What is required: An exact copy of the listing is required, with its pictures removed.
··· Records for the task
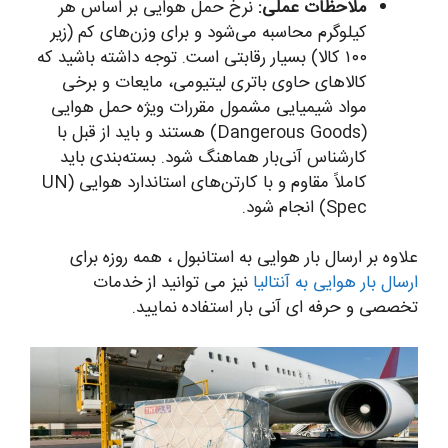
ملاحظات عملی:
نرخ حمل هوایی بر اساس هر
کیلوگرم محاسبه می‌شود و برای وزن‌های کم (زیر
۱۰۰ کالا) بسیار رقابتی است. توجه داشته باشید که
کالاهای حاوی باتری لیتیومی، مایعات و برخی
مواد شیمیایی مشمول مقررات ویژه حمل هوایی
(Dangerous Goods) هستند و باید از قبل با
کارشناس آنی‌بار هماهنگ شود. بسته‌بندی باید
کاملاً مقاوم و با کارتن‌های استاندارد هوایی (UN
Spec) انجام شود.
علاوه بر ارسال بار هوایی به استانبول ، همه روزه برای
ارسال بار هوایی به آنتالیا
نیز می توانید از خدمات
تخصصی و حرفه ای آنی بار استفاده نمایید.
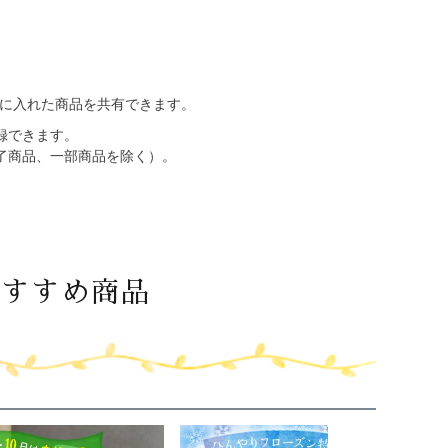
トに入れた商品を共有できます。
録できます。
了商品、一部商品を除く）。
おすすめ商品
······
Answer section:
ملاحظات عملی:
نرخ حمل هوایی بر اساس هر
کیلوگرم محاسبه می‌شود و برای وزن‌های کم (زیر
۱۰۰ کالا) بسیار رقابتی است. توجه داشته باشید که
کالاهای حاوی باتری لیتیومی، مایعات و برخی
مواد شیمیایی مشمول مقررات ویژه حمل هوایی
(Dangerous Goods) هستند و باید از قبل با
کارشناس آنی‌بار هماهنگ شود. بسته‌بندی باید
کاملاً مقاوم و با کارتن‌های استاندارد هوایی (UN
Spec) انجام شود.
علاوه بر ارسال بار هوایی به استانبول ، همه روزه برای
ارسال بار هوایی به آنتالیا
نیز می توانید از خدمات
تخصصی و حرفه ای آنی بار استفاده نمایید.
トに入れた商品を共有できます。
録できます。
了商品、一部商品を除く）。
おすすめ商品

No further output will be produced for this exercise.